Hi, Dave,

Yes, LSB contains cron. I talked to Jiajun about choice of the profile. SDK 
profile simplifies QA's test effort since it runs on both Qemu and real 
hardware, while LSB profile is not suitable for most real hardware. Also LSB 
profile lacks of some toolchain and development packages which is not good for 
openposix test. That's why SDK profile is used now though LSB contains more 
complete packages.

There're several cron related failures. One of them also exists on native, with 
the rest specific to Yocto. On LSB profile I expect cron should work, however 
it looks like some files are missing. I'm still looking into them.

You can see from the table that I firstly focus on two categories:

a)    Failures also existing on native (so-called 'LTP')

b)    Failures disappearing with LSB profile (so-called 'NAB': Not-A-Bug)
For the rest failures which fail both on SDK and LSB profile, I'll fill 
bugzilla after some preliminary analysis to make sure it's a real problem 
instead of the environmental issue.
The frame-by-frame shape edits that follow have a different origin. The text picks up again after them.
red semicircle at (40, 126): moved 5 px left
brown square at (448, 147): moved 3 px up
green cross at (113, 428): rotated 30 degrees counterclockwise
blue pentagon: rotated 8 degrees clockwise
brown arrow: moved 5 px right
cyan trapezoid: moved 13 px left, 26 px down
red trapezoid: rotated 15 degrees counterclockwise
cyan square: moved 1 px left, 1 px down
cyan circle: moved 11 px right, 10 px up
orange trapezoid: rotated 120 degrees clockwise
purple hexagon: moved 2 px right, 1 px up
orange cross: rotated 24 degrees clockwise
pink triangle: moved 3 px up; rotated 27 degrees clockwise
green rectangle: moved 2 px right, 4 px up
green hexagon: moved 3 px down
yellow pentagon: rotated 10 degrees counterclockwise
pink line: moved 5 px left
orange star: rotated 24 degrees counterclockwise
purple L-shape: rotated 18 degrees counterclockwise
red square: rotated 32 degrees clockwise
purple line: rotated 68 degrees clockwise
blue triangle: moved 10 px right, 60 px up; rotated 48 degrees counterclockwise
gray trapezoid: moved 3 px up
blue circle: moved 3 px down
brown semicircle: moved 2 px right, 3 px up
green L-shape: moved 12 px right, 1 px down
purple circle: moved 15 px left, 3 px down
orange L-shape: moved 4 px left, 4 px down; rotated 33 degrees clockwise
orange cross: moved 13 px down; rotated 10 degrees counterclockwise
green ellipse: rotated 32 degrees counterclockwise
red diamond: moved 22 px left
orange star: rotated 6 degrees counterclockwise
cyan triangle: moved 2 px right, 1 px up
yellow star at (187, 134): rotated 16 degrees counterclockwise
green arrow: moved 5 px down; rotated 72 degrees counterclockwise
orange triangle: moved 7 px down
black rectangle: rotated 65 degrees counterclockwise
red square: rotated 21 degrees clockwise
Now I haven't fill any bug for them yet.

Thanks
Kevin


From: Stewart, David C
Sent: Thursday, January 13, 2011 12:38 AM
To: Tian, Kevin; yocto@yoctoproject.org; p...@pokylinux.org
Subject: RE: LTP status for Yocto 1.0/M2

Kevin - this is quite valuable analysis into the test failures - thank you!

The one which surprises me is the cron failure. But sure enough, the Sato image 
I have running on my desk doesn't have cron anything installed.  So I'm 
wondering, which build profile do we test against?  LSB?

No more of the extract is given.